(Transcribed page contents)
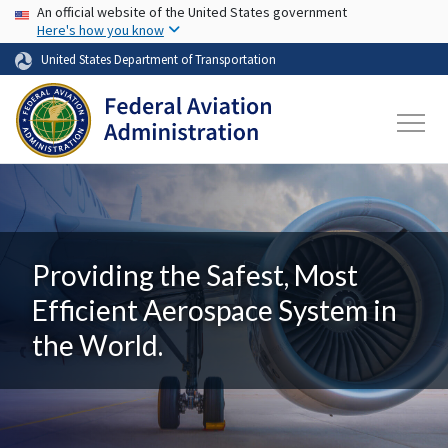
USA Banner
Skip to main content
An official website of the United States government
Here's how you know
United States Department of Transportation
Providing the Safest, Most
Efficient Aerospace System in
the World.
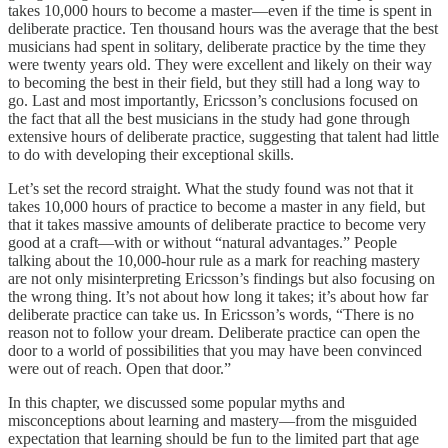
takes 10,000 hours to become a master—even if the time is spent in
deliberate practice. Ten thousand hours was the average that the best
musicians had spent in solitary, deliberate practice by the time they
were twenty years old. They were excellent and likely on their way
to becoming the best in their field, but they still had a long way to
go. Last and most importantly, Ericsson’s conclusions focused on
the fact that all the best musicians in the study had gone through
extensive hours of deliberate practice, suggesting that talent had little
to do with developing their exceptional skills.
Let’s set the record straight. What the study found was not that it
takes 10,000 hours of practice to become a master in any field, but
that it takes massive amounts of deliberate practice to become very
good at a craft—with or without “natural advantages.” People
talking about the 10,000-hour rule as a mark for reaching mastery
are not only misinterpreting Ericsson’s findings but also focusing on
the wrong thing. It’s not about how long it takes; it’s about how far
deliberate practice can take us. In Ericsson’s words, “There is no
reason not to follow your dream. Deliberate practice can open the
door to a world of possibilities that you may have been convinced
were out of reach. Open that door.”
In this chapter, we discussed some popular myths and
misconceptions about learning and mastery—from the misguided
expectation that learning should be fun to the limited part that age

Exercise directions: Return, from the entries, each line that holds "musicians".

Response for this exercise:
musicians had spent in solitary, deliberate practice by the time they
the fact that all the best musicians in the study had gone through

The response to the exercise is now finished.